*** Opening of PROVIDED INFORMATION ***

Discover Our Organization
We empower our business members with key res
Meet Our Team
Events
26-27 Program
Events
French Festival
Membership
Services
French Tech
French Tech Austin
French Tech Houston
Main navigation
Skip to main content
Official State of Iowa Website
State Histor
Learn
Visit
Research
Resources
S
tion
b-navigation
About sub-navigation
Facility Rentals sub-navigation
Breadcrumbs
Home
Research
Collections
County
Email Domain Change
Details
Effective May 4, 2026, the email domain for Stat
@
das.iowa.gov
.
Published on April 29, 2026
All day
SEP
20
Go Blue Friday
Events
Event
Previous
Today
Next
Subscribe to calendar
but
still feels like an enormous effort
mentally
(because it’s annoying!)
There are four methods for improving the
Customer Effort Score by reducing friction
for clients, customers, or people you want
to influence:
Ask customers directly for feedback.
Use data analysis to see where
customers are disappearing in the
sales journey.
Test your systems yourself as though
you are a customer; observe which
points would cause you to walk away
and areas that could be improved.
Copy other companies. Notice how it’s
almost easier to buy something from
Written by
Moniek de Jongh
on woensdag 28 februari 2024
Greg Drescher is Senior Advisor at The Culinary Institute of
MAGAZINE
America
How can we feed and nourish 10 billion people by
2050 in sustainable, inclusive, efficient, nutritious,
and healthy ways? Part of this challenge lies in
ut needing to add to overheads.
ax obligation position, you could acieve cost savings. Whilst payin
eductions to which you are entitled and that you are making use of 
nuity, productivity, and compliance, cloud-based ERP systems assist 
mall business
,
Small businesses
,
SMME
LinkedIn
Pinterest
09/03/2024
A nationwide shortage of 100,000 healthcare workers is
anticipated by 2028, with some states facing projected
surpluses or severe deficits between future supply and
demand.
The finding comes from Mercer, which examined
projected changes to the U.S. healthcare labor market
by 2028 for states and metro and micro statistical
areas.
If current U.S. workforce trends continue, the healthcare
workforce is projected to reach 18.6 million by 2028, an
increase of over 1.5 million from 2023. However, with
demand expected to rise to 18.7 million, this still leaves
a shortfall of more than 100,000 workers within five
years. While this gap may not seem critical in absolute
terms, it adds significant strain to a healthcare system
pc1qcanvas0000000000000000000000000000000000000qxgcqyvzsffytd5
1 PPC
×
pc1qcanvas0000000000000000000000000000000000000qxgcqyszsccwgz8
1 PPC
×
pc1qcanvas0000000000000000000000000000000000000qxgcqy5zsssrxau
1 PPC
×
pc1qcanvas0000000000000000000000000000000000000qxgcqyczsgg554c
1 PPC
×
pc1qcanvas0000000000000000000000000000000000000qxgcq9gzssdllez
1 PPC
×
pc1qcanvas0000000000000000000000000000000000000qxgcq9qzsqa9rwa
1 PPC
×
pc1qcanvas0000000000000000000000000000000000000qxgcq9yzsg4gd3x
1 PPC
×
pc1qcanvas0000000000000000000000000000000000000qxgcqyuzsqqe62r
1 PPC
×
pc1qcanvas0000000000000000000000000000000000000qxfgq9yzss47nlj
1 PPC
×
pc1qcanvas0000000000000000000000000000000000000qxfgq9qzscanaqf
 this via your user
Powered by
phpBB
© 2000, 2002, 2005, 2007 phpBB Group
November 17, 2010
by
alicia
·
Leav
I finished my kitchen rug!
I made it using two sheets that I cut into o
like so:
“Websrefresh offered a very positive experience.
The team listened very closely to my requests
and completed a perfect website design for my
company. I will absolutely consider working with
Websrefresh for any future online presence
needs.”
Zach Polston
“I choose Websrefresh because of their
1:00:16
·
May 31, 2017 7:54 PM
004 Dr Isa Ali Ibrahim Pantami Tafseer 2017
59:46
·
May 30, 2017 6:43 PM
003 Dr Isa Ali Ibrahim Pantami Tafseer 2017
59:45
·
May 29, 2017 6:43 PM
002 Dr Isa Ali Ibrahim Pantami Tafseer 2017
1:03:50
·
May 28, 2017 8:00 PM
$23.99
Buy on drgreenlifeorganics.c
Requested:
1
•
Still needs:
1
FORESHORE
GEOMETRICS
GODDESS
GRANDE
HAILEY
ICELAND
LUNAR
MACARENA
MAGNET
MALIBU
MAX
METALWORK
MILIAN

*** Close of PROVIDED INFORMATION ***

WORK INSTRUCTIONS -
For each record in the listing, output it again exactly.

PROBLEM SOLUTION -
Discover Our Organization
We empower our business members with key res
Meet Our Team
Events
26-27 Program
Events
French Festival
Membership
Services
French Tech
French Tech Austin
French Tech Houston
Main navigation
Skip to main content
Official State of Iowa Website
State Histor
Learn
Visit
Research
Resources
S
tion
b-navigation
About sub-navigation
Facility Rentals sub-navigation
Breadcrumbs
Home
Research
Collections
County
Email Domain Change
Details
Effective May 4, 2026, the email domain for Stat
@
das.iowa.gov
.
Published on April 29, 2026
All day
SEP
20
Go Blue Friday
Events
Event
Previous
Today
Next
Subscribe to calendar
but
still feels like an enormous effort
mentally
(because it’s annoying!)
There are four methods for improving the
Customer Effort Score by reducing friction
for clients, customers, or people you want
to influence:
Ask customers directly for feedback.
Use data analysis to see where
customers are disappearing in the
sales journey.
Test your systems yourself as though
you are a customer; observe which
points would cause you to walk away
and areas that could be improved.
Copy other companies. Notice how it’s
almost easier to buy something from
Written by
Moniek de Jongh
on woensdag 28 februari 2024
Greg Drescher is Senior Advisor at The Culinary Institute of
MAGAZINE
America
How can we feed and nourish 10 billion people by
2050 in sustainable, inclusive, efficient, nutritious,
and healthy ways? Part of this challenge lies in
ut needing to add to overheads.
ax obligation position, you could acieve cost savings. Whilst payin
eductions to which you are entitled and that you are making use of 
nuity, productivity, and compliance, cloud-based ERP systems assist 
mall business
,
Small businesses
,
SMME
LinkedIn
Pinterest
09/03/2024
A nationwide shortage of 100,000 healthcare workers is
anticipated by 2028, with some states facing projected
surpluses or severe deficits between future supply and
demand.
The finding comes from Mercer, which examined
projected changes to the U.S. healthcare labor market
by 2028 for states and metro and micro statistical
areas.
If current U.S. workforce trends continue, the healthcare
workforce is projected to reach 18.6 million by 2028, an
increase of over 1.5 million from 2023. However, with
demand expected to rise to 18.7 million, this still leaves
a shortfall of more than 100,000 workers within five
years. While this gap may not seem critical in absolute
terms, it adds significant strain to a healthcare system
pc1qcanvas0000000000000000000000000000000000000qxgcqyvzsffytd5
1 PPC
×
pc1qcanvas0000000000000000000000000000000000000qxgcqyszsccwgz8
1 PPC
×
pc1qcanvas0000000000000000000000000000000000000qxgcqy5zsssrxau
1 PPC
×
pc1qcanvas0000000000000000000000000000000000000qxgcqyczsgg554c
1 PPC
×
pc1qcanvas0000000000000000000000000000000000000qxgcq9gzssdllez
1 PPC
×
pc1qcanvas0000000000000000000000000000000000000qxgcq9qzsqa9rwa
1 PPC
×
pc1qcanvas0000000000000000000000000000000000000qxgcq9yzsg4gd3x
1 PPC
×
pc1qcanvas0000000000000000000000000000000000000qxgcqyuzsqqe62r
1 PPC
×
pc1qcanvas0000000000000000000000000000000000000qxfgq9yzss47nlj
1 PPC
×
pc1qcanvas0000000000000000000000000000000000000qxfgq9qzscanaqf
 this via your user
Powered by
phpBB
© 2000, 2002, 2005, 2007 phpBB Group
November 17, 2010
by
alicia
·
Leav
I finished my kitchen rug!
I made it using two sheets that I cut into o
like so:
“Websrefresh offered a very positive experience.
The team listened very closely to my requests
and completed a perfect website design for my
company. I will absolutely consider working with
Websrefresh for any future online presence
needs.”
Zach Polston
“I choose Websrefresh because of their
1:00:16
·
May 31, 2017 7:54 PM
004 Dr Isa Ali Ibrahim Pantami Tafseer 2017
59:46
·
May 30, 2017 6:43 PM
003 Dr Isa Ali Ibrahim Pantami Tafseer 2017
59:45
·
May 29, 2017 6:43 PM
002 Dr Isa Ali Ibrahim Pantami Tafseer 2017
1:03:50
·
May 28, 2017 8:00 PM
$23.99
Buy on drgreenlifeorganics.c
Requested:
1
•
Still needs:
1
FORESHORE
GEOMETRICS
GODDESS
GRANDE
HAILEY
ICELAND
LUNAR
MACARENA
MAGNET
MALIBU
MAX
METALWORK
MILIAN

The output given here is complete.